Thu, 04 Mar 2004

More SpamAssassin Fun

It appears as if we are all stuck with spam for the foreseeable future, so it is now up to us to do something about it. Here at work, I've installed SpamAssassin as a spam filter that works in conjuntion with the rest of our mail delivery software (those being qmail, procmail, and Courier IMAP).

The path an incoming ei-mail takes can be briefly summarized as follows: qmail receives the incoming e-mail arriving from another SMTP server on the internet. qmail then passes the newly arrived e-mail to procmail which is in charge of running the e-mail through SpamAssassin, and then routing the e-mail to the appropriate mail folder (INBOX if it is not flagged as spam, or the Spam folder if it is). Finally, the user retrieves the message using an e-mail client which supports the IMAP protocol (almost all do, although Mozilla Thunderbird is one open source cross-platform e-mail client which I usually recommend to most people).

I have had this setup running for the last 9 months or so, and it has gone a long way towards minimizing the time wasted on weeding through spam. However, the version I had installed on the Debian GNU/Linux mail server was a bit long in the tooth. To install the newest version of SpamAssassin on the Debian stable server, I added a new repository to the /etc/apt/sources.lst file, pointing it to “deb http://www.backports.org/debian/ woody spamassassin”. A simple ‘apt-get update; apt-get upgrade-u’ and a few seconds later the latest version of SpamAssassin was humming along nicely.

The next step was to implement some of the new features which had been added to SpamAssassin since the last version I had installed. It was time to turn the mail server into a merciless spam-terminating machine. SpamAssassin now has built into it a Bayesian filter module which, in essence, can learn to recognize spam and non-spam (called ‘ham’) e-mails, if you train it.

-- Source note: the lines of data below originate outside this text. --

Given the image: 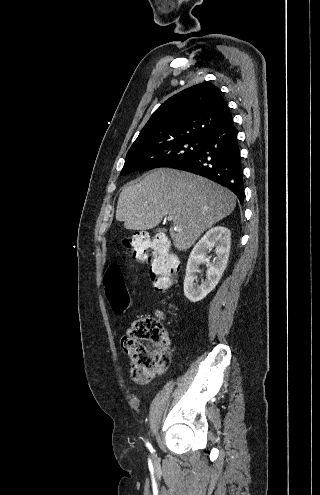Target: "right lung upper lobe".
<instances>
[{
    "label": "right lung upper lobe",
    "mask_w": 320,
    "mask_h": 495,
    "mask_svg": "<svg viewBox=\"0 0 320 495\" xmlns=\"http://www.w3.org/2000/svg\"><path fill=\"white\" fill-rule=\"evenodd\" d=\"M231 120L223 93L214 84L203 82L173 95L160 105L131 148L204 138Z\"/></svg>",
    "instance_id": "obj_1"
}]
</instances>
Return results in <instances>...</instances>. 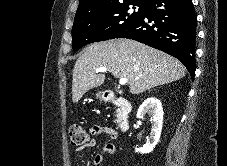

All you need to do to train SpamAssassin is to let it look over 200+ spam and 200+ ham messages, and then it is ready to add the Bayesian filter check to its repertoire of tests.

Instead of doing that for each and every user on the system, I decided to go ahead and install the filter on a site-wide basis. This caused a few problems due to permission issues, but I finally hammered out a nice solution that seems to be working well. What is even cooler (in an admittedly geeky sort of way) is that I've created a process by which spam that gets through the varied defenses can be assimilated (very Borg-like, eh?) into the filter, thereby continually fine tuning it through time. Basically, I created a sub-folder of the Spam folder called “Missed”. If a spam message sneaks past the defenses, then I've instructed the users here at work to slap it in the Missed folder. Every day the mail server then executes a shell script which goes through each user's Missed folder, learns from the spam it missed, and then deletes those messages! Here is the shell script, which is executed by the cron scheduler:


#!/bin/sh
                                                                                                                                           
# train-spam.sh
#
# Description: Checks each user's /home/Maildir/.Spam.Missed
# directories to see if the user placed any "missed" spam
# messages which got through SpamAssassin to their INBOX.
# If there are messages in this directory, then the script
# invokes sa-learn to update the site-wide tokens to try
# and improve the defenses for next time...
#
                                                                                                                                           
for file in $(ls /home); do
                                                                                                                                           
    if [ -d /home/$file/Maildir/.Spam.Missed/cur ]; then
                                                                                                                                           
        echo -n "missed spam for $file: "
                                                                                                                                           
        # run sa-learn on the conents of the directory
        sa-learn --spam -C /etc/spamassassin --showdots --dir /home/$file/Maildir/.Spam.Missed/cur
                                                                                                                                           
        # delete all of the missed messages
        rm -f /home/$file/Maildir/.Spam.Missed/cur/*
                                                                                                                                           
        echo "Done!"
                                                                                                                                           
    fi # end if
                                                                                                                                           
    # set up permissions on site-wide token files to allow
    # all users permission to read from and write to these files
    chmod a+r /etc/spamassassin/bayes_*
    chmod ug+w /etc/spamassassin/bayes_*
    chgrp users /etc/spamassassin/bayes_*
                                                                                                                                           
done # end for loop
                                                                                                                                           
echo "Done!"

Hopefully this solution will reduce spam which slips under the radar by 90% or more. Only time will tell...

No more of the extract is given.